Thank a Soldier

Donald Sensing: I am reminded of the bumper sticker which read,

“If you can read this, thank a teacher. If it’s in English, thank a soldier.”

I’ve never seen that one but it’s a classic.

FILED UNDER: Humor, Military Affairs,
James Joyner
About James Joyner
James Joyner is Professor and Department Head of Security Studies at Marine Corps University's Command and Staff College. He's a former Army officer and Desert Storm veteran. Views expressed here are his own. Follow James on Twitter @DrJJoyner.

Comments

  1. Clint Lovell says:

    How about…

    “Land of the free… Because of the brave.”

    The reality of life in this little dusty corner of the globe is that we have democracy (and all its attending rights – including the so-called “right” to denigrate our country) because there are people willing to do violence to protect these rights.

    Yet there are those who protest the very people that provide the insurance that these protestors can draw their next breath.

    I find it ironic that liberals believe high school kids are mature enough to make their own decisions about abortion but are somehow not smart enough to “fend off” the evil recruiting tactics they accuse the military of using.

  2. Clint Lovell says:

    One of my fondest memories of my own service to my country was walking into a bar one time and finding out I couldn’t pay for a drink. The kindness of the people made all the other stuff somehow seem worth it.
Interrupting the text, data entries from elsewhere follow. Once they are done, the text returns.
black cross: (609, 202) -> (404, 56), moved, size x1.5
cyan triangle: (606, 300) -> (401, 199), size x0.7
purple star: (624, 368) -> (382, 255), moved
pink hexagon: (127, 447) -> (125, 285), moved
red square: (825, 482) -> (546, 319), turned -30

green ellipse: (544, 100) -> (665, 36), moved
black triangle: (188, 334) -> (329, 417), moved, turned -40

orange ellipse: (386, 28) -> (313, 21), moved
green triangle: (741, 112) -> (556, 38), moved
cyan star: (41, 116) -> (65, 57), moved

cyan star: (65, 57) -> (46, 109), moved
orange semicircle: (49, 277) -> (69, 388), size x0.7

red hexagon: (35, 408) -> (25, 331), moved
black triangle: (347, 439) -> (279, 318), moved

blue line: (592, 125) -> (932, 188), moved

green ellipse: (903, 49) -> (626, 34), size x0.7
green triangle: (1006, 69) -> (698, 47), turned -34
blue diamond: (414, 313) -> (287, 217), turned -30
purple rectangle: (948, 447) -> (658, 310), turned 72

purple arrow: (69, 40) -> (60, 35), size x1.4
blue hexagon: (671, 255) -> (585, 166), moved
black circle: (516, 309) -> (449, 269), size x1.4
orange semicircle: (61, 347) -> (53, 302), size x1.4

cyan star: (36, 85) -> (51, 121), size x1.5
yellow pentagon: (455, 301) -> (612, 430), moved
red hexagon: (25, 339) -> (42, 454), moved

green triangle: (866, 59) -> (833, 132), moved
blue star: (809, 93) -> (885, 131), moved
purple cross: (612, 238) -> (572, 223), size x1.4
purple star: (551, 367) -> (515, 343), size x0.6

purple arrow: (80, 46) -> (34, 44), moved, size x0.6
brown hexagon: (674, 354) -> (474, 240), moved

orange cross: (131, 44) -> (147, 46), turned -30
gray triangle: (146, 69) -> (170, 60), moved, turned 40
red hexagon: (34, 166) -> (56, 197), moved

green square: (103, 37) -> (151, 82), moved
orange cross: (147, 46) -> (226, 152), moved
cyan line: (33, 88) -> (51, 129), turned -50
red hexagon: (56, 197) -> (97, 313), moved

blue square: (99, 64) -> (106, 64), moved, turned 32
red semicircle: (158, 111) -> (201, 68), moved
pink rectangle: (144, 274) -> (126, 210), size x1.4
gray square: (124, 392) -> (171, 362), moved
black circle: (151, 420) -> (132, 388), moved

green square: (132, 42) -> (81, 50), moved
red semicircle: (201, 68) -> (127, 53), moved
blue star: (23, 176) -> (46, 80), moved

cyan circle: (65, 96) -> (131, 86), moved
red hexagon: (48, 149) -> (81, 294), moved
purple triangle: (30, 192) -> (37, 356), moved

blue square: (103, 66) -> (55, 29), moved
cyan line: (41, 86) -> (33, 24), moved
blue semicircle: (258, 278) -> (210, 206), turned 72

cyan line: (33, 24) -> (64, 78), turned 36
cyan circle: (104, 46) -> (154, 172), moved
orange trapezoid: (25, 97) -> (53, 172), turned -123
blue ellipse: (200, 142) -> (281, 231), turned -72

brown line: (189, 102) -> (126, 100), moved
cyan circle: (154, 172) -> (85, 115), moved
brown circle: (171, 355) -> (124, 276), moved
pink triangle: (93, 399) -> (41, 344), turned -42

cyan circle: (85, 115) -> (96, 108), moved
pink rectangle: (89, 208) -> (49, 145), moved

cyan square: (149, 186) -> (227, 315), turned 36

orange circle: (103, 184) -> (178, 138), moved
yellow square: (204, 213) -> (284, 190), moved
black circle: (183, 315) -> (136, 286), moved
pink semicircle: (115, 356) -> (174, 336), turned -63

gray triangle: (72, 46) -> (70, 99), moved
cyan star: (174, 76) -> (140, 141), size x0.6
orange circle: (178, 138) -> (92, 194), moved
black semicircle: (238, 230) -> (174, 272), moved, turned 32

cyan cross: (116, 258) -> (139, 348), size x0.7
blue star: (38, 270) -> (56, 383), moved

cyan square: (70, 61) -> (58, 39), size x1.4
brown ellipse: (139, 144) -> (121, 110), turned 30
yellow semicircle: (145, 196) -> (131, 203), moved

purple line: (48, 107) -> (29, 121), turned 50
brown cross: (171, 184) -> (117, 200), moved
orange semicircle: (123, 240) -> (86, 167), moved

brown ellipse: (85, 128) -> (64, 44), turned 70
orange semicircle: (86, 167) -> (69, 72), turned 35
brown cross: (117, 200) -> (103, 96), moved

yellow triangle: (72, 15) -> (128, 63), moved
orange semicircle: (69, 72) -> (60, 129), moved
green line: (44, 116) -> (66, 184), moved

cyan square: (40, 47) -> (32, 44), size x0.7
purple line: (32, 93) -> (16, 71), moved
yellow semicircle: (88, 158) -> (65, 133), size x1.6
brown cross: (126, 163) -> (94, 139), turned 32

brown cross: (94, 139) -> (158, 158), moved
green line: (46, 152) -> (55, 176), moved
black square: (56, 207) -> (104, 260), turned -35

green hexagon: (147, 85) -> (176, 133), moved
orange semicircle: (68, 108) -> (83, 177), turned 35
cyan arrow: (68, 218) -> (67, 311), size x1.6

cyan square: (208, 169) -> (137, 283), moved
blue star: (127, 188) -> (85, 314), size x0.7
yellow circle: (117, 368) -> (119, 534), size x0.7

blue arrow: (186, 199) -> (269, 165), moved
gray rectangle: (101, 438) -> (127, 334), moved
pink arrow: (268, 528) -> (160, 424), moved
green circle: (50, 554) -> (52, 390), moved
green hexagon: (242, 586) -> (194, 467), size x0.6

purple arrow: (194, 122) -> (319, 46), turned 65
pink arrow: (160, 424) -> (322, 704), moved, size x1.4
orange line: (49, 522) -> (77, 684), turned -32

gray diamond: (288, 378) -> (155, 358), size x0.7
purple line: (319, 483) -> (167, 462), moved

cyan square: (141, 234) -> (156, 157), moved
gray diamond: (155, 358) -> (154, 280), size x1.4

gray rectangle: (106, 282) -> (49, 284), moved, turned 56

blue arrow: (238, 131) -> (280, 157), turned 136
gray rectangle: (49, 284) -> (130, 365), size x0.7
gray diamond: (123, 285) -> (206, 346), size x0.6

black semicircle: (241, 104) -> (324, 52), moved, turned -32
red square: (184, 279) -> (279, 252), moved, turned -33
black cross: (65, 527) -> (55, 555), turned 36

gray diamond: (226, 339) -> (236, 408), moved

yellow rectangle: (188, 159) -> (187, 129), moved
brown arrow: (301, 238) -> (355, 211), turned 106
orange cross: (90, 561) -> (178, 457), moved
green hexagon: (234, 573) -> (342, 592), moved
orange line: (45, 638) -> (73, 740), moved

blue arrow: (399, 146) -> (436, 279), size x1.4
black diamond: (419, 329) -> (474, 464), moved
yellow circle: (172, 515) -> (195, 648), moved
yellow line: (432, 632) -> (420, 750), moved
    One of my daughters just got back from Iraq. She did a stint in Fallujah with the 3rd Marines and it wasn’t pretty. She drove a Hummer over an IED that blew her out of the vehicle and was showered with shrapnel on two other occasions from the repeated mortar attacks on her base (Al-Asad) by the bad boys from you know who.

    Still, like her sister (who fought in Bosnia) she sees the sacrifice as worthwhile and the occasional recognition to be very sustaining. She’s going to leave the Corps after 8 years of service. She has a daughter and will soon be divorced so she is going to have to forge a new way in this world, while leaving behind those she has come to respect and depend upon.

    She told me she’ll never feel the same way about things and I told her I was glad and that all of us were incredibly thankful for the sacrifice she and all of her comrades have made and continue to make on behalf of all of us.

    Then I see these “activists” on television deriding our heroes and I am stricken dumb and sickened by the spectacle.

    What the heck happened to this great country?

  3. Collin Baber says:

    I don’t get it – thank soldiers for English? Is it an ode to the Redcoats?

  4. Carlos says:

    Collin: I don’t know if you were serious about your comment or not, but if it weren’t for the soldiers in our history, recent and not so recent, defending our country and the ways of life we have had and have, we very well could be speaking a language other than English.

    If I went to another (non-English-speaking) country and expected to be placated with all information in my native tongue, I would at the least be laughed at, possibly thrown in jail for protesting that, and probably beaten before being escorted to the border. If an alien (legal or not) can’t speak the predominant language here, it should be his/her responsibility to get an interpretor (usually their own child). It is his/her responsibility to meld into my society, not my responsibility to accept his/her ways at the cost of my own.